Topics

 1. Graphs
    1.2.  Graph Definitions
    1.3.  Uses of Graphs
    1.4.  Representing Graphs as Data Structures
    1.5.  Complexity for graphs
    1.6.  Shortest Path - Unweighted Graph: BFS
    1.7.  Checking for a Connected Graph - DFS
    1.8.  Alternate Representations of Graphs
    1.9.  A Graph interface
    1.10. Some General Graph Properties
    1.11. Algorithms
    1.12. Number of edges in a connected graph
    1.13. Minimum Weight Path Algorithm (Correctness)

Summary Comparision of Balanced BSTs versus Hash Tables (Using separate chaining)

Both balanced binary search trees and hash tables provide efficient insertion, lookup and deletion. One would expect similarities in functionality, but some differences in performance.

There are some other differences as well. In what follows Tree will mean balanced binary search tree.

Tree implementation and efficiency

Trees

C++ set, map, multiset, and multimap
classes are all implemented as balanced binary search trees. 

Performance: This guarantees O(log(n)) performance for many
operations. 

Restriction: But note that this means there must be some
ordering on the keys for the purpose of insertions, finds,
etc. These classes provide two ways for the user to specify what
ordering it should use. Using the set class as an
example, 

   a. If a set is constructed with the
   no-argument constructor, set(), there is a
   default comparison used, namely <.
   This set  object will assume that the keys implement
   the < operation and will use it for determining the ordering 
   on the keys.

   b.
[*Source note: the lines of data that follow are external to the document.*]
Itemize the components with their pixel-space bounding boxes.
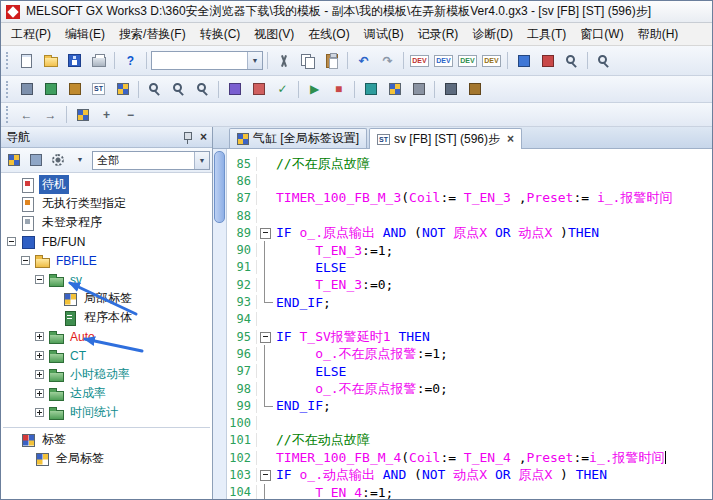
menu-record[interactable]: 记录(R) [411, 23, 466, 46]
collapse-icon[interactable] [21, 256, 30, 265]
menu-help[interactable]: 帮助(H) [631, 23, 686, 46]
nav-tree-item-label-section[interactable]: 标签 [1, 430, 212, 449]
nav-tree-item-unregistered-program[interactable]: 未登录程序 [1, 213, 212, 232]
cut-button[interactable] [272, 50, 295, 72]
find-button[interactable] [143, 78, 166, 100]
nav-settings-button[interactable] [48, 150, 68, 170]
menu-project[interactable]: 工程(P) [4, 23, 58, 46]
watch-window-button[interactable] [560, 50, 583, 72]
toolbar-separator [354, 81, 355, 98]
code-line: 90 T_EN_3:=1; [227, 241, 712, 258]
st-editor-button[interactable]: ST [87, 78, 110, 100]
device-batch-monitor-button[interactable] [383, 78, 406, 100]
expand-all-button[interactable]: + [95, 104, 118, 126]
memory-card-button[interactable] [439, 78, 462, 100]
menu-diagnostics[interactable]: 诊断(D) [465, 23, 520, 46]
tab-sv-fb-st[interactable]: STsv [FB] [ST] (596)步× [369, 128, 522, 149]
zoom-button[interactable] [592, 50, 615, 72]
tab-cylinder-global-label[interactable]: 气缸 [全局标签设置] [229, 128, 367, 148]
device-write-button[interactable]: DEV [408, 50, 431, 72]
nav-tree-item-fbfile[interactable]: FBFILE [1, 251, 212, 270]
pin-icon[interactable] [182, 131, 193, 144]
menu-tool[interactable]: 工具(T) [520, 23, 573, 46]
st-code-area[interactable]: 85//不在原点故障8687TIMER_100_FB_M_3(Coil:= T_… [227, 149, 712, 500]
parameter-button[interactable] [15, 78, 38, 100]
new-fb-button[interactable] [39, 78, 62, 100]
window-forward-button[interactable]: → [39, 104, 62, 126]
nav-tree-item-ct[interactable]: CT [1, 346, 212, 365]
fold-collapse-icon[interactable] [257, 224, 274, 241]
nav-tree-item-no-exec-type[interactable]: 无执行类型指定 [1, 194, 212, 213]
menu-window[interactable]: 窗口(W) [573, 23, 630, 46]
new-function-button[interactable] [63, 78, 86, 100]
fold-collapse-icon[interactable] [257, 328, 274, 345]
menu-view[interactable]: 视图(V) [247, 23, 301, 46]
scrollbar-thumb[interactable] [214, 151, 225, 223]
chevron-down-icon[interactable]: ▼ [194, 152, 209, 169]
device-read-button[interactable]: DEV [432, 50, 455, 72]
menu-search-replace[interactable]: 搜索/替换(F) [112, 23, 193, 46]
intelligent-function-button[interactable] [407, 78, 430, 100]
copy-button[interactable] [296, 50, 319, 72]
simulation-stop-button[interactable]: ■ [327, 78, 350, 100]
close-icon[interactable]: × [200, 131, 207, 143]
program-check-button[interactable]: ✓ [271, 78, 294, 100]
collapse-icon[interactable] [35, 275, 44, 284]
nav-tree-item-program-body[interactable]: 程序本体 [1, 308, 212, 327]
expand-icon[interactable] [35, 408, 44, 417]
expand-icon[interactable] [35, 370, 44, 379]
chevron-down-icon[interactable]: ▼ [247, 52, 262, 69]
expand-icon[interactable] [35, 351, 44, 360]
open-project-button[interactable] [39, 50, 62, 72]
save-project-button[interactable] [63, 50, 86, 72]
rebuild-all-button[interactable] [247, 78, 270, 100]
nav-tree-item-local-label[interactable]: 局部标签 [1, 289, 212, 308]
collapse-icon[interactable] [7, 237, 16, 246]
simulation-start-button[interactable]: ▶ [303, 78, 326, 100]
expand-icon[interactable] [35, 389, 44, 398]
nav-tree-item-fb-fun[interactable]: FB/FUN [1, 232, 212, 251]
nav-settings-arrow-button[interactable]: ▼ [70, 150, 90, 170]
monitor-start-button[interactable] [512, 50, 535, 72]
fold-collapse-icon[interactable] [257, 466, 274, 483]
security-button[interactable] [463, 78, 486, 100]
vertical-scrollbar[interactable] [213, 149, 227, 500]
help-button[interactable]: ? [119, 50, 142, 72]
collapse-all-button[interactable]: − [119, 104, 142, 126]
cross-reference-button[interactable] [167, 78, 190, 100]
docking-window-button[interactable] [71, 104, 94, 126]
online-monitor-button[interactable] [359, 78, 382, 100]
nav-tree-item-global-label[interactable]: 全局标签 [1, 449, 212, 468]
device-list-button[interactable] [191, 78, 214, 100]
nav-filter-combo[interactable]: 全部▼ [92, 151, 210, 170]
nav-tree-item-achievement-rate[interactable]: 达成率 [1, 384, 212, 403]
nav-tree-item-standby[interactable]: 待机 [1, 175, 212, 194]
monitor-stop-button[interactable] [536, 50, 559, 72]
device-delete-button[interactable]: DEV [480, 50, 503, 72]
code-token: 原点X [453, 225, 487, 240]
expand-icon[interactable] [35, 332, 44, 341]
menu-debug[interactable]: 调试(B) [357, 23, 411, 46]
nav-display-mode-button[interactable] [4, 150, 24, 170]
nav-tree-item-time-stats[interactable]: 时间统计 [1, 403, 212, 422]
paste-button[interactable] [320, 50, 343, 72]
undo-button[interactable]: ↶ [352, 50, 375, 72]
menu-online[interactable]: 在线(O) [301, 23, 356, 46]
close-tab-icon[interactable]: × [507, 133, 514, 145]
print-button[interactable] [87, 50, 110, 72]
nav-sort-button[interactable] [26, 150, 46, 170]
window-back-button[interactable]: ← [15, 104, 38, 126]
convert-program-button[interactable] [223, 78, 246, 100]
navigation-panel: 导航 × ▼全部▼ 待机无执行类型指定未登录程序FB/FUNFBFILEsv局部… [1, 127, 213, 500]
redo-button[interactable]: ↷ [376, 50, 399, 72]
window-select-combo[interactable]: ▼ [151, 51, 263, 70]
menu-convert[interactable]: 转换(C) [193, 23, 248, 46]
label-editor-button[interactable] [111, 78, 134, 100]
nav-tree-item-hour-rate[interactable]: 小时稳动率 [1, 365, 212, 384]
nav-tree-item-auto[interactable]: Auto [1, 327, 212, 346]
new-project-button[interactable] [15, 50, 38, 72]
device-verify-button[interactable]: DEV [456, 50, 479, 72]
nav-tree-item-sv[interactable]: sv [1, 270, 212, 289]
fold-marker [257, 311, 274, 328]
menu-edit[interactable]: 编辑(E) [58, 23, 112, 46]
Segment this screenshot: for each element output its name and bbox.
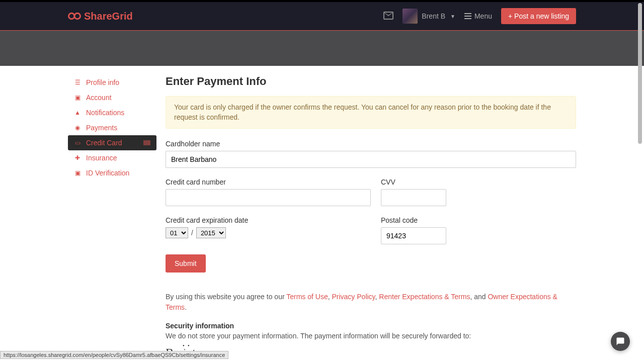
sidebar-item-credit-card[interactable]: ▭ Credit Card xyxy=(68,135,156,150)
brand-name: ShareGrid xyxy=(84,11,133,22)
postal-input[interactable] xyxy=(381,227,446,244)
user-menu[interactable]: Brent B ▼ xyxy=(403,9,455,24)
scrollbar[interactable] xyxy=(638,3,643,357)
privacy-link[interactable]: Privacy Policy xyxy=(332,293,375,301)
mail-icon[interactable] xyxy=(383,12,393,21)
svg-point-1 xyxy=(74,13,80,19)
page-title: Enter Payment Info xyxy=(166,75,576,88)
sidebar-item-label: Notifications xyxy=(86,109,150,117)
sidebar-item-id-verification[interactable]: ▣ ID Verification xyxy=(68,165,156,180)
cardholder-input[interactable] xyxy=(166,151,576,168)
cc-number-label: Credit card number xyxy=(166,178,371,186)
exp-label: Credit card expiration date xyxy=(166,216,371,224)
exp-month-select[interactable]: 01 xyxy=(166,227,188,238)
cardholder-label: Cardholder name xyxy=(166,140,576,148)
main-header: ShareGrid Brent B ▼ Menu + Post a new li… xyxy=(0,2,644,31)
card-icon: ▣ xyxy=(74,94,81,101)
sidebar-item-account[interactable]: ▣ Account xyxy=(68,90,156,105)
chat-fab[interactable] xyxy=(611,332,630,351)
hamburger-icon xyxy=(464,13,471,19)
user-name: Brent B xyxy=(422,12,445,20)
plus-icon: ✚ xyxy=(74,154,81,161)
terms-link[interactable]: Terms of Use xyxy=(286,293,328,301)
cvv-label: CVV xyxy=(381,178,446,186)
browser-status-bar: https://losangeles.sharegrid.com/en/peop… xyxy=(0,351,228,359)
sidebar-badge xyxy=(143,140,150,145)
sidebar-item-label: Credit Card xyxy=(86,139,138,147)
bell-icon: ▲ xyxy=(74,109,81,116)
credit-card-icon: ▭ xyxy=(74,139,81,146)
svg-point-0 xyxy=(68,13,74,19)
sidebar-item-label: ID Verification xyxy=(86,169,150,177)
sidebar-item-insurance[interactable]: ✚ Insurance xyxy=(68,150,156,165)
legal-text: By using this website you agree to our T… xyxy=(166,292,576,313)
main-menu[interactable]: Menu xyxy=(464,12,492,20)
sidebar-item-label: Profile info xyxy=(86,78,150,86)
security-title: Security information xyxy=(166,322,576,330)
legal-prefix: By using this website you agree to our xyxy=(166,293,286,301)
sidebar-item-label: Payments xyxy=(86,124,150,132)
exp-separator: / xyxy=(191,229,193,237)
main-content: Enter Payment Info Your card is only cha… xyxy=(156,75,576,362)
id-icon: ▣ xyxy=(74,169,81,176)
post-listing-button[interactable]: + Post a new listing xyxy=(501,8,576,24)
postal-label: Postal code xyxy=(381,216,446,224)
sidebar-item-profile[interactable]: ☰ Profile info xyxy=(68,75,156,90)
legal-and: , and xyxy=(470,293,488,301)
exp-year-select[interactable]: 2015 xyxy=(196,227,226,238)
info-alert: Your card is only charged if the owner c… xyxy=(166,96,576,129)
security-text: We do not store your payment information… xyxy=(166,332,576,340)
user-icon: ☰ xyxy=(74,79,81,86)
chat-icon xyxy=(616,337,625,346)
sidebar-item-payments[interactable]: ◉ Payments xyxy=(68,120,156,135)
avatar xyxy=(403,9,418,24)
menu-label: Menu xyxy=(474,12,492,20)
cvv-input[interactable] xyxy=(381,189,446,206)
sidebar-item-notifications[interactable]: ▲ Notifications xyxy=(68,105,156,120)
submit-button[interactable]: Submit xyxy=(166,254,206,273)
money-icon: ◉ xyxy=(74,124,81,131)
brand-logo[interactable]: ShareGrid xyxy=(68,11,133,22)
sidebar-item-label: Account xyxy=(86,94,150,102)
settings-sidebar: ☰ Profile info ▣ Account ▲ Notifications… xyxy=(68,75,156,362)
hero-banner xyxy=(0,31,644,66)
scrollbar-thumb[interactable] xyxy=(638,3,642,144)
sharegrid-logo-icon xyxy=(68,11,81,21)
sidebar-item-label: Insurance xyxy=(86,154,150,162)
chevron-down-icon: ▼ xyxy=(450,14,455,19)
cc-number-input[interactable] xyxy=(166,189,371,206)
renter-terms-link[interactable]: Renter Expectations & Terms xyxy=(379,293,470,301)
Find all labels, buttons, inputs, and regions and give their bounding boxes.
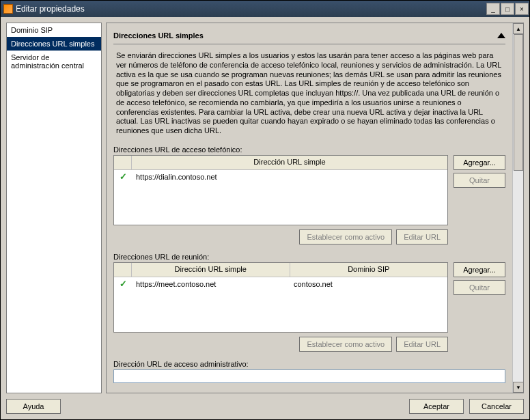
dialin-header-active [114, 156, 132, 169]
cancel-button[interactable]: Cancelar [469, 399, 524, 414]
dialin-set-active-button[interactable]: Establecer como activo [299, 229, 392, 244]
sidebar-item-central-admin[interactable]: Servidor de administración central [7, 51, 101, 72]
table-row[interactable]: ✓ https://dialin.contoso.net [114, 170, 447, 184]
scroll-thumb[interactable] [514, 34, 523, 171]
dialin-url-cell: https://dialin.contoso.net [132, 171, 447, 182]
window-controls: _ □ × [486, 3, 529, 15]
dialin-grid-body: ✓ https://dialin.contoso.net [114, 170, 447, 225]
checkmark-icon: ✓ [120, 279, 127, 289]
meet-set-active-button[interactable]: Establecer como activo [299, 337, 392, 352]
section-title: Direcciones URL simples [113, 31, 497, 40]
window: Editar propiedades _ □ × Dominio SIP Dir… [0, 0, 530, 420]
scroll-down-icon[interactable]: ▼ [513, 382, 524, 393]
meet-side-buttons: Agregar... Quitar [454, 262, 505, 295]
close-button[interactable]: × [515, 3, 529, 15]
meet-header-domain: Dominio SIP [290, 263, 448, 277]
dialin-edit-button[interactable]: Editar URL [396, 229, 448, 244]
help-button[interactable]: Ayuda [6, 399, 61, 414]
footer: Ayuda Aceptar Cancelar [1, 393, 529, 419]
sidebar-item-simple-urls[interactable]: Direcciones URL simples [7, 37, 101, 51]
app-icon [3, 4, 13, 14]
meet-grid-header: Dirección URL simple Dominio SIP [114, 263, 447, 277]
main-content: Direcciones URL simples Se enviarán dire… [107, 23, 512, 393]
table-row[interactable]: ✓ https://meet.contoso.net contoso.net [114, 277, 447, 291]
dialin-bottom-buttons: Establecer como activo Editar URL [113, 229, 505, 244]
admin-url-input[interactable] [113, 369, 505, 383]
meet-header-url: Dirección URL simple [132, 263, 290, 277]
maximize-button[interactable]: □ [501, 3, 514, 15]
meet-edit-button[interactable]: Editar URL [396, 337, 448, 352]
dialin-header-url: Dirección URL simple [132, 156, 447, 169]
meet-bottom-buttons: Establecer como activo Editar URL [113, 337, 505, 352]
collapse-up-icon [497, 33, 505, 38]
admin-label: Dirección URL de acceso administrativo: [113, 360, 505, 368]
dialin-grid[interactable]: Dirección URL simple ✓ https://dialin.co… [113, 155, 448, 225]
meet-remove-button[interactable]: Quitar [454, 280, 505, 295]
dialin-row: Dirección URL simple ✓ https://dialin.co… [113, 155, 505, 225]
dialin-grid-header: Dirección URL simple [114, 156, 447, 170]
section-header[interactable]: Direcciones URL simples [113, 29, 505, 44]
dialin-add-button[interactable]: Agregar... [454, 155, 505, 170]
dialin-side-buttons: Agregar... Quitar [454, 155, 505, 188]
sidebar: Dominio SIP Direcciones URL simples Serv… [6, 23, 102, 393]
dialin-label: Direcciones URL de acceso telefónico: [113, 145, 505, 154]
window-title: Editar propiedades [16, 4, 486, 14]
body: Dominio SIP Direcciones URL simples Serv… [1, 17, 529, 393]
meet-grid-body: ✓ https://meet.contoso.net contoso.net [114, 277, 447, 332]
checkmark-icon: ✓ [120, 171, 127, 182]
minimize-button[interactable]: _ [486, 3, 500, 15]
ok-button[interactable]: Aceptar [409, 399, 464, 414]
meet-header-active [114, 263, 132, 277]
scroll-up-icon[interactable]: ▲ [513, 23, 524, 34]
meet-domain-cell: contoso.net [290, 279, 447, 290]
meet-grid[interactable]: Dirección URL simple Dominio SIP ✓ https… [113, 262, 448, 333]
footer-spacer [66, 399, 404, 414]
section-description: Se enviarán direcciones URL simples a lo… [113, 50, 505, 141]
meet-row: Dirección URL simple Dominio SIP ✓ https… [113, 262, 505, 333]
sidebar-item-sip-domain[interactable]: Dominio SIP [7, 23, 101, 37]
titlebar: Editar propiedades _ □ × [1, 1, 529, 17]
meet-url-cell: https://meet.contoso.net [132, 279, 290, 290]
meet-add-button[interactable]: Agregar... [454, 262, 505, 277]
main-panel: Direcciones URL simples Se enviarán dire… [106, 23, 524, 393]
active-check: ✓ [114, 171, 132, 182]
dialin-remove-button[interactable]: Quitar [454, 173, 505, 188]
meet-label: Direcciones URL de reunión: [113, 253, 505, 261]
active-check: ✓ [114, 279, 132, 289]
vertical-scrollbar[interactable]: ▲ ▼ [512, 23, 523, 393]
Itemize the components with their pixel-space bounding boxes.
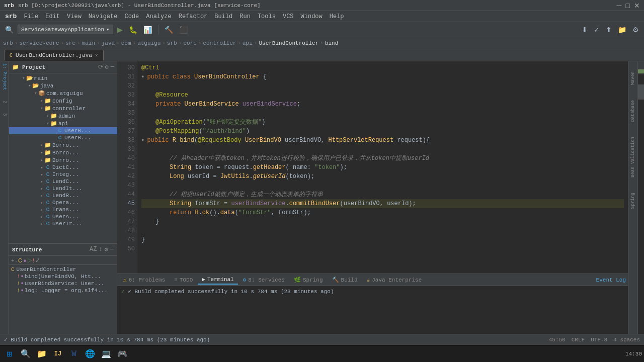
indent-settings[interactable]: 4 spaces xyxy=(613,337,640,343)
vcs-update-btn[interactable]: ⬇ xyxy=(580,25,590,35)
code-editor[interactable]: @Ctrl ● public class UserBindController … xyxy=(137,61,628,274)
maven-panel-tab[interactable]: Maven xyxy=(630,71,635,85)
tab-spring[interactable]: 🌿 Spring xyxy=(290,276,327,284)
breadcrumb-service-core[interactable]: service-core xyxy=(19,40,59,46)
tree-item-main[interactable]: ▾ 📂 main xyxy=(9,74,117,82)
run-button[interactable]: ▶ xyxy=(115,25,125,35)
tree-item-userir[interactable]: ▸ C UserIr... xyxy=(9,220,117,227)
tree-item-com-atguigu[interactable]: ▾ 📦 com.atguigu xyxy=(9,89,117,97)
struct-item-service-field[interactable]: ! ● userBindService: User... xyxy=(9,280,117,287)
struct-item-bind-method[interactable]: ! ● bind(UserBindVO, Htt... xyxy=(9,273,117,280)
menu-file[interactable]: File xyxy=(21,12,41,21)
maximize-button[interactable]: □ xyxy=(626,2,630,10)
tab-close-icon[interactable]: ✕ xyxy=(95,52,98,58)
menu-window[interactable]: Window xyxy=(298,12,326,21)
cursor-position[interactable]: 45:50 xyxy=(549,337,566,343)
menu-view[interactable]: View xyxy=(64,12,85,21)
struct-field-btn[interactable]: ● xyxy=(23,257,27,263)
breadcrumb-core[interactable]: core xyxy=(183,40,196,46)
event-log-link[interactable]: Event Log xyxy=(596,277,626,283)
sort-type-icon[interactable]: ↕ xyxy=(99,246,102,253)
tree-item-integ[interactable]: ▸ C Integ... xyxy=(9,171,117,178)
tree-item-opera[interactable]: ▸ C Opera... xyxy=(9,199,117,206)
tree-item-dictc[interactable]: ▸ C DictC... xyxy=(9,164,117,171)
tree-item-borrow1[interactable]: ▸ 📁 Borro... xyxy=(9,141,117,149)
tree-item-lendc[interactable]: ▸ C LendC... xyxy=(9,178,117,185)
scroll-thumb[interactable] xyxy=(638,84,644,100)
menu-build[interactable]: Build xyxy=(211,12,235,21)
struct-item-class[interactable]: C UserBindController xyxy=(9,266,117,273)
breadcrumb-controller[interactable]: controller xyxy=(203,40,236,46)
taskbar-app1[interactable]: 💻 xyxy=(99,346,114,361)
bookmarks-tab-vert[interactable]: 2 xyxy=(2,101,7,103)
scroll-map[interactable] xyxy=(638,74,644,334)
taskbar-app2[interactable]: 🎮 xyxy=(115,346,130,361)
build-btn[interactable]: 🔨 xyxy=(163,25,175,35)
close-panel-icon[interactable]: ─ xyxy=(111,63,114,71)
database-panel-tab[interactable]: Database xyxy=(630,100,635,122)
project-tab-vert[interactable]: 1: Project xyxy=(2,63,7,90)
sort-alpha-icon[interactable]: AZ xyxy=(90,246,97,253)
tree-item-controller[interactable]: ▾ 📁 controller xyxy=(9,105,117,112)
struct-method-btn[interactable]: ▷ xyxy=(28,257,32,263)
project-structure-btn[interactable]: 📁 xyxy=(616,25,628,35)
breadcrumb-srb2[interactable]: srb xyxy=(167,40,177,46)
tree-item-borrow2[interactable]: ▸ 📁 Borro... xyxy=(9,149,117,156)
sync-icon[interactable]: ⟳ xyxy=(98,63,103,71)
spring-panel-tab[interactable]: Spring xyxy=(630,193,635,209)
taskbar-files[interactable]: 📁 xyxy=(34,346,49,361)
tree-item-userbind2[interactable]: C UserB... xyxy=(9,134,117,141)
tree-item-borrow3[interactable]: ▸ 📁 Borro... xyxy=(9,156,117,164)
menu-navigate[interactable]: Navigate xyxy=(86,12,121,21)
taskbar-chrome[interactable]: 🌐 xyxy=(83,346,98,361)
tree-item-admin[interactable]: ▸ 📁 admin xyxy=(9,112,117,120)
breadcrumb-class[interactable]: UserBindController xyxy=(259,40,318,46)
menu-analyze[interactable]: Analyze xyxy=(143,12,174,21)
menu-vcs[interactable]: VCS xyxy=(280,12,297,21)
tree-item-api[interactable]: ▾ 📁 api xyxy=(9,120,117,127)
minimize-button[interactable]: ─ xyxy=(617,2,622,10)
tab-problems[interactable]: ⚠ 6: Problems xyxy=(119,276,169,284)
taskbar-word[interactable]: W xyxy=(66,346,82,361)
tree-item-lendit[interactable]: ▸ C LendIt... xyxy=(9,185,117,192)
tab-terminal[interactable]: ▶ Terminal xyxy=(198,275,237,285)
encoding[interactable]: UTF-8 xyxy=(591,337,607,343)
breadcrumb-atguigu[interactable]: atguigu xyxy=(137,40,160,46)
tree-item-lendr[interactable]: ▸ C LendR... xyxy=(9,192,117,199)
taskbar-search[interactable]: 🔍 xyxy=(18,346,33,361)
tree-item-usera[interactable]: ▸ C UserA... xyxy=(9,213,117,220)
bean-validation-panel-tab[interactable]: Bean Validation xyxy=(630,137,635,177)
taskbar-windows[interactable]: ⊞ xyxy=(2,346,17,361)
tab-build[interactable]: 🔨 Build xyxy=(328,276,362,284)
breadcrumb-main[interactable]: main xyxy=(82,40,95,46)
menu-refactor[interactable]: Refactor xyxy=(176,12,211,21)
struct-expand-btn[interactable]: ⤢ xyxy=(35,257,40,263)
vcs-push-btn[interactable]: ⬆ xyxy=(604,25,614,35)
struct-item-log-field[interactable]: ! ● log: Logger = org.slf4... xyxy=(9,287,117,294)
breadcrumb-java[interactable]: java xyxy=(102,40,115,46)
close-button[interactable]: ✕ xyxy=(634,2,640,10)
tree-item-config[interactable]: ▸ 📁 config xyxy=(9,97,117,105)
menu-tools[interactable]: Tools xyxy=(255,12,279,21)
line-endings[interactable]: CRLF xyxy=(572,337,585,343)
breadcrumb-com[interactable]: com xyxy=(121,40,131,46)
run-with-coverage-btn[interactable]: 📊 xyxy=(141,25,154,35)
settings-panel-icon[interactable]: ⚙ xyxy=(105,63,109,71)
vcs-commit-btn[interactable]: ✓ xyxy=(592,25,602,35)
menu-code[interactable]: Code xyxy=(121,12,142,21)
struct-error-btn[interactable]: ! xyxy=(33,257,34,263)
tab-todo[interactable]: ≡ TODO xyxy=(170,276,197,284)
search-everywhere-btn[interactable]: 🔍 xyxy=(3,25,16,35)
struct-add-btn[interactable]: + xyxy=(11,257,14,263)
struct-remove-btn[interactable]: - xyxy=(15,257,17,263)
breadcrumb-method[interactable]: bind xyxy=(325,40,338,46)
tab-userbindcontroller[interactable]: C UserBindController.java ✕ xyxy=(4,50,104,61)
struct-class-btn[interactable]: C xyxy=(18,257,22,263)
tab-java-enterprise[interactable]: ☕ Java Enterprise xyxy=(363,276,426,284)
structure-close-icon[interactable]: ─ xyxy=(110,246,114,253)
taskbar-intellij[interactable]: IJ xyxy=(50,346,65,361)
breadcrumb-api[interactable]: api xyxy=(243,40,253,46)
run-config[interactable]: ServiceGatewayApplication ▾ xyxy=(18,25,113,34)
code-container[interactable]: 30 31 32 33 34 35 36 37 38 39 40 41 42 4… xyxy=(117,61,628,274)
structure-settings-icon[interactable]: ⚙ xyxy=(105,246,108,253)
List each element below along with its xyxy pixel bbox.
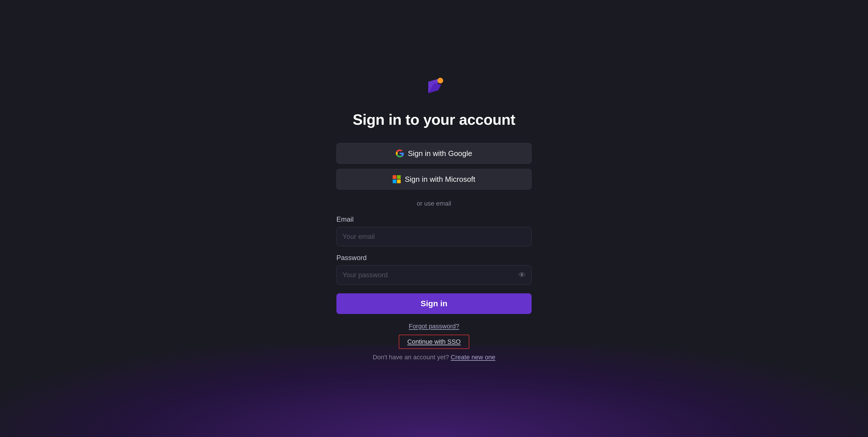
sso-button[interactable]: Continue with SSO <box>399 335 469 349</box>
google-signin-label: Sign in with Google <box>408 149 472 158</box>
microsoft-signin-button[interactable]: Sign in with Microsoft <box>336 169 532 190</box>
password-field-wrapper: 👁 <box>336 265 532 285</box>
page-title: Sign in to your account <box>353 111 515 128</box>
password-input[interactable] <box>336 265 532 285</box>
create-account-text: Don't have an account yet? Create new on… <box>373 354 495 361</box>
google-icon <box>396 149 404 158</box>
email-label: Email <box>336 215 532 223</box>
microsoft-icon <box>393 175 401 183</box>
forgot-password-link[interactable]: Forgot password? <box>409 323 459 330</box>
email-input[interactable] <box>336 227 532 246</box>
links-container: Forgot password? Continue with SSO Don't… <box>373 323 495 361</box>
google-signin-button[interactable]: Sign in with Google <box>336 143 532 164</box>
page-container: Sign in to your account Sign in with Goo… <box>331 76 537 361</box>
microsoft-signin-label: Sign in with Microsoft <box>405 175 475 184</box>
divider: or use email <box>417 200 451 207</box>
toggle-password-icon[interactable]: 👁 <box>518 271 526 279</box>
signin-button[interactable]: Sign in <box>336 293 532 314</box>
password-label: Password <box>336 254 532 262</box>
form-container: Sign in with Google Sign in with Microso… <box>331 143 537 361</box>
logo <box>423 76 445 96</box>
svg-point-2 <box>437 78 443 83</box>
create-account-link[interactable]: Create new one <box>451 354 495 361</box>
If a set is constructed with a function
   object, then the set object will use that function
   object to determine the ordering on the keys.

Hash Table implementation and efficiency

Hash Table

A common implementation of a hash table uses an array of lists of key
value pairs.

    This implementation of a hash table is called "separate chaining". 

    That term comes from the fact that all the (key,value) pairs in
    any one list (also called a "chain" or a "bucket") have the same
    hash value for their keys. And also this means that (key,value)
    pairs on separate chains have different hash values. 

Performance: The insertion, find, etc. operations are O(1).

Restrictions: Note it is not assumed that there is any ordering
on the keys. However, the O(1) performance depends on
   
   a. the load factor, and also
   b. a good hash function which spreads the keys relatively
   uniformly over the chains. 

Notes:
1. The key to performance for the Hash Table is keeping the length of the
chains short and independent of N (i.e., chain length = O(1)).

2. The catch is that in order to keep the length of the chains short,
you must have lots of chains.

3. This is similar to how the height of the balanced tree determines the
efficiency of an avl tree. For a balanced binary search tree, the height
is O(log(n)). 

4. For a Hash Table, if the load factor (definition below)
determines the average chain length.

Load Factor for separate chaining hash tables

Load Factor

Load Factor: The load factor for a hash table using
separate chaining is largest ratio N/M allowed, where N is the number
of (key,value) pairs in the hash table and M is the number of chains. 

So the load factor is the average chain length. 

Capacity: The capacity of a Hash Table is defined to be M,
the number of chains. 

Growth: If insertion of an additional (key, value) pair will
make make N/M be larger than the chosen load factor, the capacity of
the Hash Table is roughly doubled in order to maintain the load factor. 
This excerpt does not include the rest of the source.